Nacido el 15 de setiembre de 1926, se crio en el barrio obrero y cosmopolita de la Villa del Cerro, junto con su hermano mayor, Enrique, y sus dos hermanas menores, María Ofelia y María del Carmen, con su crianza a cargo de su madre, Ofelia Zerboni, y su padre, Enrique Chifflet. En esa infancia del Uruguay de los años 30 nacieron también los apodos que formarían parte de su vida; ahí nacieron también Poncho, Yuyo, Gramilla y Pitanga, como los hemos conocido quienes somos cercanos. Guillermo (Yuyo) contaba siempre que tenían con su hermano (Poncho) un único par de zapatos para ir a la escuela, por eso uno los usaba en la mañana y otro en la tarde. Así quizás fue como, en parte, comprendió la importancia de compartir más que zapatos y huellas; también aprendió a compartir y a cuidar lo que compartimos, por ser nuestro y no. Fermentó parte de su conciencia revolucionaria en la atención a la Guerra Civil Española, a la movilización de las y los obreros del Cerro, de los frigoríficos, de los y las estudiantes, de sus gentes vecinas que luchaban día a día por hacer de su vida un camino de dignidad y esperanza.

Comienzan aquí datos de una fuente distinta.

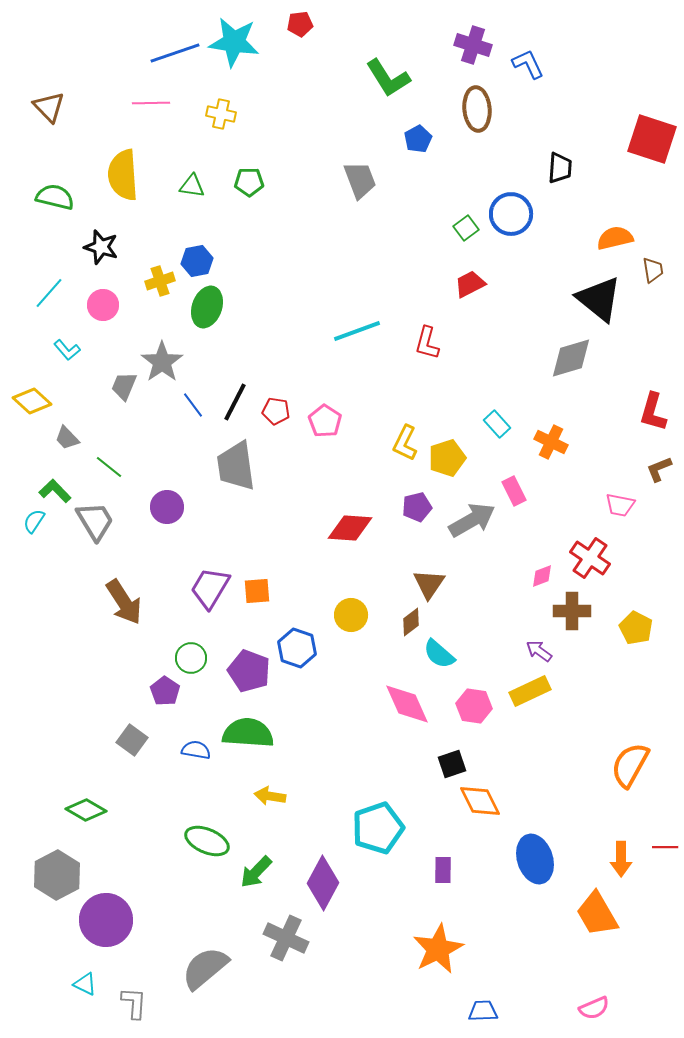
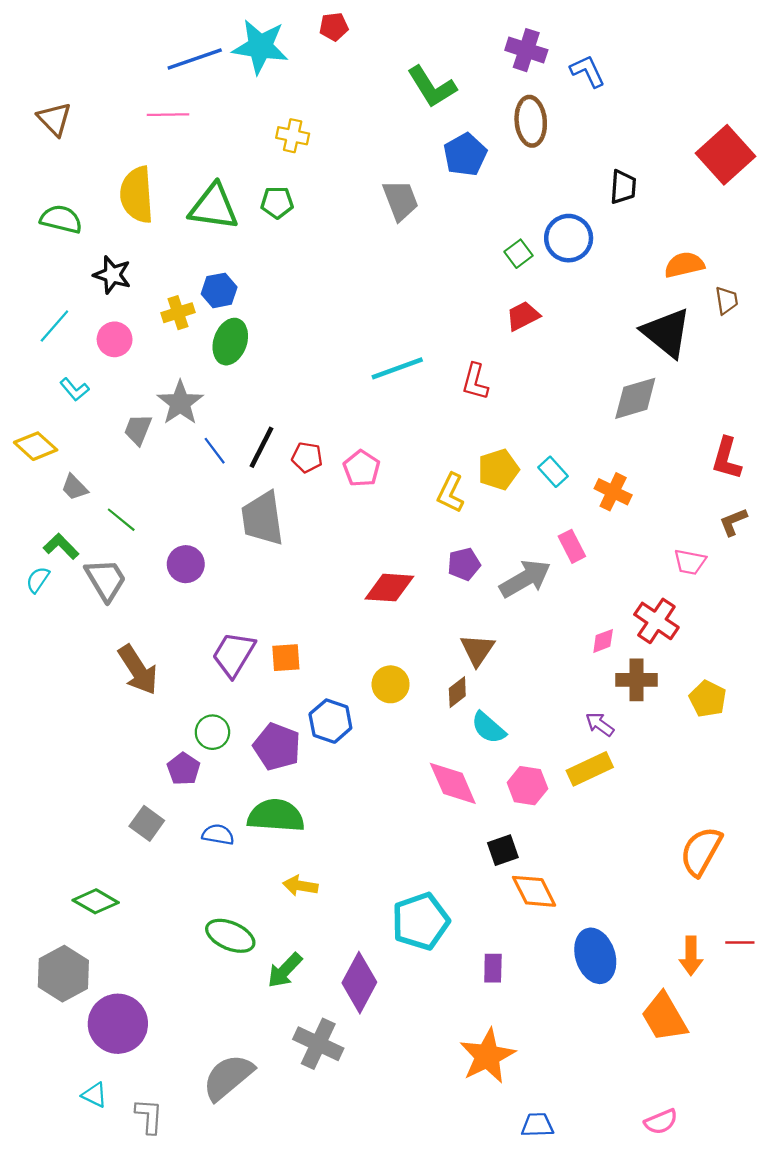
yellow cross: (221, 114) -> (293, 136), moved
blue pentagon: (418, 139) -> (465, 155), size x1.4
red square: (652, 139) -> (725, 155), turned 30
green triangle: (192, 186) -> (214, 207), size x1.8
yellow pentagon: (447, 458) -> (498, 470), moved

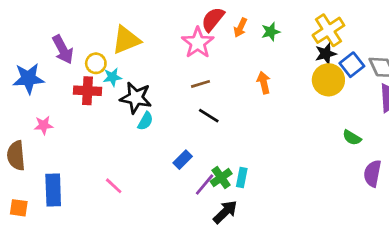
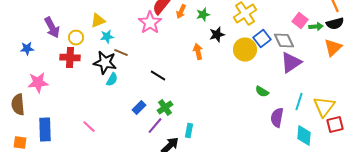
yellow triangle: (126, 40) -> (98, 21), size x0.7
black star: (326, 54) -> (217, 35), moved
cyan star: (112, 77) -> (107, 37), moved
blue star: (28, 78) -> (27, 49), size x0.6
brown line: (200, 84) -> (121, 53), moved, turned 40
pink star: (44, 125) -> (38, 83), size x1.5
green cross: (221, 178) -> (165, 108), moved
cyan rectangle: (242, 178) -> (189, 131), moved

Luego vinieron los tiempos del Paso Molino, los años de juventud, cuando los aportes del socialismo de don Emilio Frugoni (que ya hacían parte de sus motivaciones desde muy pequeño en el Cerro) fueron afilando aún más su mirada aguda y profunda sobre los problemas de todos los días, esos que hacen que la injusticia humana se cuele en el aire y se respire contaminadamente. Jamás entendió en eso un proceso natural ni aceptable, sino que constituyó la imagen misma de las consecuencias que generan las minorías opresoras sobre los oprimidos. Ese proceso contrario al amor a la vida y a las personas en igualdad.
Los espíritus inquietos y revolucionarios también toman diferentes herramientas con las cuales luchar; él escogió la pluma. Desde su empuñadura emprendió diferentes combates, procurando que la luz sobre un problema surgiera desde la discusión de ese problema y sus entornos.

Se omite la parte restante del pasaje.